Glycemia was analyzed in two works (18,24) with follow-up periods of 6 and 3 months respectively. Neither of these observed significant reductions in glycemia (p>0.05) after periodontal treatment, which could be due to this parameter’s poor response to mechanical debridement or to improvements in periodontal status, or to the possibility that the effect only continued for a limited period. The first of these two studies also registered insulin levels with the same results.
Nor was periodontal treatment seen to reduce plasma chitotriosidase or salivary proteins, although salivary chitotriosidase levels were reduced (p=0.005) (22). Improvements in periodontal status could be associated with the reestablishment of some salivary parameters, which do not extend to systemic improvement.
Mechanical debridement did not appear to have any effect on von Willebrand factor or on fibrin D-dimer, although further trials are necessary to confirm this, as the present review only found a single study that investigated these parameters (26).

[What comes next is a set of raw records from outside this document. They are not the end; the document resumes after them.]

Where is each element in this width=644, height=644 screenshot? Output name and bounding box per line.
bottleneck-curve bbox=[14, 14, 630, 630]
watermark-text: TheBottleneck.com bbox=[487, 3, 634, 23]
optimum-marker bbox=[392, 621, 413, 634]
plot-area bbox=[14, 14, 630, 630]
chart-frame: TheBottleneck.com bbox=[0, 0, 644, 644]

Blood flow response to acetylcholine increased considerably (p<0.001) after periodontal treatment, improving the endothelial dysfunction typical of periodontal patients (18). However, no changes in malondialdehyde-modified LDL, 8-hydroxy-2’-deoxyguanosine, or forearm blood flow response to sodium nitroprusside were observed. As this analysis took place at the end of a 6-month follow-up, there could have been some short-term improvement that was not registered.
Only two of the works reviewed considered non-analytic parameters (18,20), and the only parameter to show a statistically significant improvement (p<0.05) was systolic blood pressure (20). Further studies with longer follow-up periods would be needed to determine whether periodontal treatment improves clinical parameters of cardiovascular patients beyond the biochemical parameters analyzed in most of the trials conducted to date.

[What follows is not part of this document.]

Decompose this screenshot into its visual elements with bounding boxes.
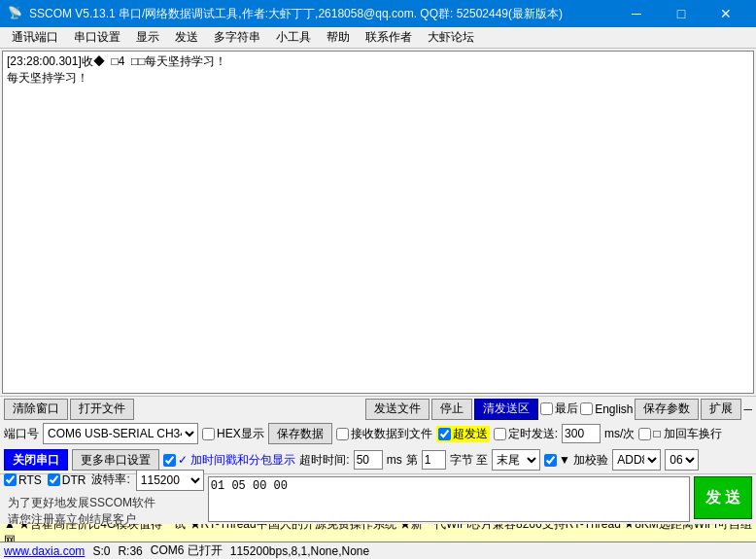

In agreement with the findings of the present review, a meta-analysis published in 2014 concluded that periodontal treatment improves endothelial function and the atherosclerotic profile of periodontal patients with ACVD and/or diabetes (29). Similarly, an earlier 2013 systematic review affirmed that periodontal treatment produces a progressive reduction in systemic inflammation and improvements in endothelial function. However, there is no evidence that these changes have any long-term effect on cardiovascular risk in patients with periodontitis (3).

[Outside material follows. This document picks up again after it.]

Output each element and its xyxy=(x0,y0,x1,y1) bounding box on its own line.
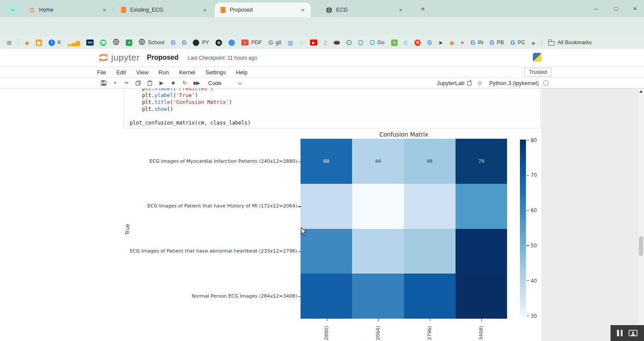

Lastly, another meta-analysis that focused on CRP values alone concluded that non-surgical periodontal treatment reduced serum levels of this protein (30). This agrees with the results obtained in the meta-analysis performed in the present review, where a decreased in CRP values was noted to be statistically significant when patients were submitted to non-surgical periodontal treatment in contrast to receiving no treatment at all.
Even the positive results obtained, considering the limitations discussed throughout the study, more homogeneous clinical trials, with larger samples, more detailed methodology and longer follow-up periods are needed in order to generalize these findings.
In conclusion, periodontal treatment can improve some biochemical parameters involved in the development of ACVD, including CRP, TNF-α, IL-6, fibrinogen, leukocytes, oxidized LDL, and VLDL-C. The non-analytic parameters investigated did not respond to periodontal treatment. Further clinical studies with longer follow-up periods and regular periodic analyses are necessary to establish the effect of non-surgical periodontal treatment on patients with ACVD.
Acknowledgments
Source of Funding Statement This research did not receive any specific grant from funding agencies in the public, commercial, or not-for-profit sectors.